▸ Exercise details
Go over the entries and report the lines where the word "chevron" occurs.

Document understanding data:

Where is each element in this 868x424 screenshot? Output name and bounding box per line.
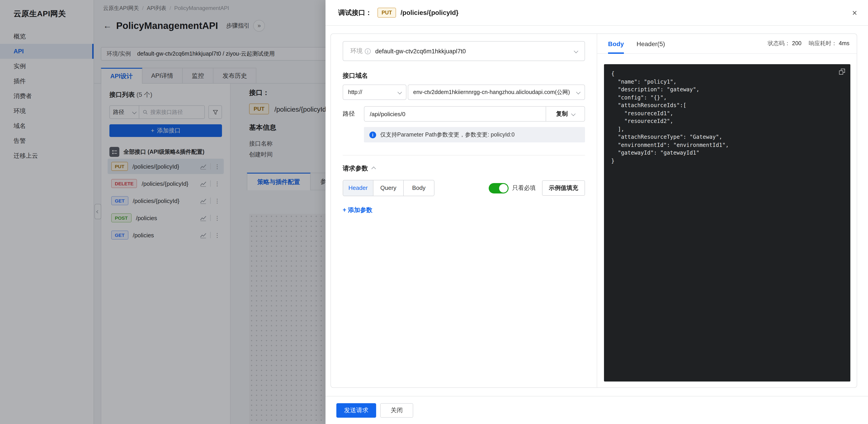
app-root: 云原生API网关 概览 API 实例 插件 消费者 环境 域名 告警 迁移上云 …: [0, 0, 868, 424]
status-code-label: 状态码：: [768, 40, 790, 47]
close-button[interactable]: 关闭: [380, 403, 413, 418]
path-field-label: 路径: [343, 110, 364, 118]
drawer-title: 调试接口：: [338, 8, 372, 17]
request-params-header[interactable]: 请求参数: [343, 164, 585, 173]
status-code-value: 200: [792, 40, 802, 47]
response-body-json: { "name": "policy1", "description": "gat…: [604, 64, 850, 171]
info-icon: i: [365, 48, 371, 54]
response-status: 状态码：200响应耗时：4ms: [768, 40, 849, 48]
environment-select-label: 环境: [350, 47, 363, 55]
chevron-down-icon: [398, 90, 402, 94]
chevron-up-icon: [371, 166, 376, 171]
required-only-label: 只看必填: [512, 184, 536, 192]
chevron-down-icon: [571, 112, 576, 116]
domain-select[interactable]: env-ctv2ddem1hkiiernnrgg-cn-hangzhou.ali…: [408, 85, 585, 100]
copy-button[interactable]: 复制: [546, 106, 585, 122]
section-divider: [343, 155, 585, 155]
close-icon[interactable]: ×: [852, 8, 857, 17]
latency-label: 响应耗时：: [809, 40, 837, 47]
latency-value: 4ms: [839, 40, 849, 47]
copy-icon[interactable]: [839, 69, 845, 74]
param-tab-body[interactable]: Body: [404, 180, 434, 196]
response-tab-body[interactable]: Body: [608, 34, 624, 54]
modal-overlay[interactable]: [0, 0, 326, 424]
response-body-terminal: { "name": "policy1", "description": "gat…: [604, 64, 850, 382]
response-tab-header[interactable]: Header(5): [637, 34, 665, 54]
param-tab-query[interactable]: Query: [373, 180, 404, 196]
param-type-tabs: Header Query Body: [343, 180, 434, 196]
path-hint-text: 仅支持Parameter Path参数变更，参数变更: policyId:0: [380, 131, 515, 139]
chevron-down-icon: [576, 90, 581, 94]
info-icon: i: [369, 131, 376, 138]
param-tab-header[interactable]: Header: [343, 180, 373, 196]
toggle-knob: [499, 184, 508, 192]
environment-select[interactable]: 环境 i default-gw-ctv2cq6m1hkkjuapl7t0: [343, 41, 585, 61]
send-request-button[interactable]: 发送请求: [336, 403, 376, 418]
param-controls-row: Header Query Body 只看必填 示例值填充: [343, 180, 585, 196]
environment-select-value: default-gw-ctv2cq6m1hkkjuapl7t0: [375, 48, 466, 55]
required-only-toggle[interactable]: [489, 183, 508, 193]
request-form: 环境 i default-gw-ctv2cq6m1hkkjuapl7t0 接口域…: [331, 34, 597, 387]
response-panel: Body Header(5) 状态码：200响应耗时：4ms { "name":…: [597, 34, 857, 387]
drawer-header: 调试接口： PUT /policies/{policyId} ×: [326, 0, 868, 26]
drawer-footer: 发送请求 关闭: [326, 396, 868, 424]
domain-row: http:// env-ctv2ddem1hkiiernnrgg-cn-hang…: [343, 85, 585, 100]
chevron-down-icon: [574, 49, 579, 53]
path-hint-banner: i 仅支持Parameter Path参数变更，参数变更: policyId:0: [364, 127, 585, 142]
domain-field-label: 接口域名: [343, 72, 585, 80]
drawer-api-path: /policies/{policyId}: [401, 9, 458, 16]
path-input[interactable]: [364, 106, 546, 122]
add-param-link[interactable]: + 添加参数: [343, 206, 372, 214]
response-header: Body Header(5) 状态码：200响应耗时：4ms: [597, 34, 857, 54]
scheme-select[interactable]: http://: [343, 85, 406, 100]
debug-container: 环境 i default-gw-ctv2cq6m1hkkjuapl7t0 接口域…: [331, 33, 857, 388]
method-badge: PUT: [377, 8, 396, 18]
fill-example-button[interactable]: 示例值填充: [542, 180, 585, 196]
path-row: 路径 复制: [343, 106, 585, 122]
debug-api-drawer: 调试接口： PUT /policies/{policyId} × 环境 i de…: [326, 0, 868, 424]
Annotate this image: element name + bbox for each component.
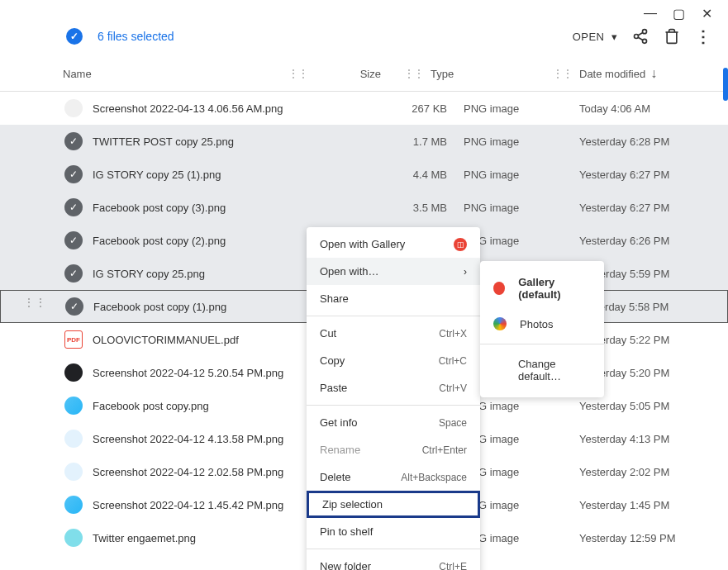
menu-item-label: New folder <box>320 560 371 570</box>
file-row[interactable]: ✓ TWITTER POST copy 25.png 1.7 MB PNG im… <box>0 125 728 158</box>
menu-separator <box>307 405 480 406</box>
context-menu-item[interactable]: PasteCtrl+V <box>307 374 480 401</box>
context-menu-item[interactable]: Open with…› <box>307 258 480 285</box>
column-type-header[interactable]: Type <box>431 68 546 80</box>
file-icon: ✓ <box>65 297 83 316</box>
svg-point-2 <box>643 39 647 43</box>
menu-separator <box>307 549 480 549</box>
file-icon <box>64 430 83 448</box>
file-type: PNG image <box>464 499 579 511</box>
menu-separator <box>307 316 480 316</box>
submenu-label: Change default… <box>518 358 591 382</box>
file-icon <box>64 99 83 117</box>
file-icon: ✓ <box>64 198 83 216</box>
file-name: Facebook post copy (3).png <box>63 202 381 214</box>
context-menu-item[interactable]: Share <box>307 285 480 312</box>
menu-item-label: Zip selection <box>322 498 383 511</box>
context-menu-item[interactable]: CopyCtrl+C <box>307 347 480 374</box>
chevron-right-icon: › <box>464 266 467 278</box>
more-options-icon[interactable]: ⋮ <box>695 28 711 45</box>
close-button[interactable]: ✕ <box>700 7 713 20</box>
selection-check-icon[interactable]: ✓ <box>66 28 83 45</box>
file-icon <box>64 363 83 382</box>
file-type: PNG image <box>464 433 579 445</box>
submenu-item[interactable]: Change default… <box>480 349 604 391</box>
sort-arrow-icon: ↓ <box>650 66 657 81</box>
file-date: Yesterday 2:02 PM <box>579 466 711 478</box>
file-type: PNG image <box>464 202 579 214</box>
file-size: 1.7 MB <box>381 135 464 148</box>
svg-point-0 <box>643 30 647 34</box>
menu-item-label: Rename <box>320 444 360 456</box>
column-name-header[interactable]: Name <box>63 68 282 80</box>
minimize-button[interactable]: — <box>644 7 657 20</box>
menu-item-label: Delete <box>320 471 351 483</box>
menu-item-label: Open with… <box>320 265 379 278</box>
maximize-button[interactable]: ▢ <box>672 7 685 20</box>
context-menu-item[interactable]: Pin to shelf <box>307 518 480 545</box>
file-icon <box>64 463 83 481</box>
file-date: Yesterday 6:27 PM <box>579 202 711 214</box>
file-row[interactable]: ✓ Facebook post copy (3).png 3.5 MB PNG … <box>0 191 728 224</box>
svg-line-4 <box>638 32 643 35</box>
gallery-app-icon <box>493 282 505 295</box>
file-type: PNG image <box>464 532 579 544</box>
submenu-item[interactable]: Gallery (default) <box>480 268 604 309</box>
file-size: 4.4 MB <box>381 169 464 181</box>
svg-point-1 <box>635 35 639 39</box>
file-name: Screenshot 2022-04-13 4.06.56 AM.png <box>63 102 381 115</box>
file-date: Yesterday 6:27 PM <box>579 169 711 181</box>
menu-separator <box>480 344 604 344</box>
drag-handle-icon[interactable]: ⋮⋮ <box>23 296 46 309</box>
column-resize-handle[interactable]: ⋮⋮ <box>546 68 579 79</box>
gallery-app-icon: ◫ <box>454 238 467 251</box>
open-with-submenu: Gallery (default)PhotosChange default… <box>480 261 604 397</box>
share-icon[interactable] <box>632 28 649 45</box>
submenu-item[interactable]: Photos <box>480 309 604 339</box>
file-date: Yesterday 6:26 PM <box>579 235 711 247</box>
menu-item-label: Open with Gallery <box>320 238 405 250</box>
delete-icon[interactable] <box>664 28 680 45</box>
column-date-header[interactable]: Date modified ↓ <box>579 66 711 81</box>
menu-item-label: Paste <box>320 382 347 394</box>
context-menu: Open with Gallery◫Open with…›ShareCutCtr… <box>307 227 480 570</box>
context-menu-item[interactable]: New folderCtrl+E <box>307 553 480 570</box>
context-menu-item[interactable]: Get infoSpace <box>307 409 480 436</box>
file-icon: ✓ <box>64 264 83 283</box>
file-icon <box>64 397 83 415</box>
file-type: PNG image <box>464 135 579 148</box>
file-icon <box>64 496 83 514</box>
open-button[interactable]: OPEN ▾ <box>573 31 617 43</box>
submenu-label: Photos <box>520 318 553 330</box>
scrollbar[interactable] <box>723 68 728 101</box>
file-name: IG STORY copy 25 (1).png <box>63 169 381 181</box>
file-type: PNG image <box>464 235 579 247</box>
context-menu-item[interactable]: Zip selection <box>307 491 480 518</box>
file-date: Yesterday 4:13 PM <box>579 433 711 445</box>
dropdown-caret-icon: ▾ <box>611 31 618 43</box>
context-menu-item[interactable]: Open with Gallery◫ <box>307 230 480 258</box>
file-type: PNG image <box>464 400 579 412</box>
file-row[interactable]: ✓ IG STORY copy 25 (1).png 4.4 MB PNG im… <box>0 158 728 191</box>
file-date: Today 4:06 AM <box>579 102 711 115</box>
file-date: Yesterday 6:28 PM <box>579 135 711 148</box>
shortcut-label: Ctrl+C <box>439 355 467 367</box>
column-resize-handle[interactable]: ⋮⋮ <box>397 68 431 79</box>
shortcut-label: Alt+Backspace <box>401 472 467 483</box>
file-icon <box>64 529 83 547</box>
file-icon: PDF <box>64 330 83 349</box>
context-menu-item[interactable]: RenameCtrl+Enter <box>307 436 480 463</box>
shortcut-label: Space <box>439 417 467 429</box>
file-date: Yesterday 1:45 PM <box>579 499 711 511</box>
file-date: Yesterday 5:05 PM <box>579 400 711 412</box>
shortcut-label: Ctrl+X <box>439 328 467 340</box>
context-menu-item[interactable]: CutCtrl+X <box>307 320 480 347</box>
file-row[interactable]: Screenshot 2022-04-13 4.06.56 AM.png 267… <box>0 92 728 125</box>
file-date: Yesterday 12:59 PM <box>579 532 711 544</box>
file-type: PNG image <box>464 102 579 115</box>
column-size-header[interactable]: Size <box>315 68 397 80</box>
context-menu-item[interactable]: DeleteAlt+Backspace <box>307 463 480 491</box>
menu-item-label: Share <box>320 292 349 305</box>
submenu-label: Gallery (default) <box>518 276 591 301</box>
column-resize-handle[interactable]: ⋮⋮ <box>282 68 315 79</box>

▸ Reply to the exercise
chevron-down-icon: [398, 90, 402, 94]
chevron-up-icon: [371, 166, 376, 171]
chevron-down-icon: [571, 112, 576, 116]
chevron-down-icon: [576, 90, 581, 94]
chevron-down-icon: [574, 49, 579, 53]
chevron-right-icon: › <box>464 266 467 278</box>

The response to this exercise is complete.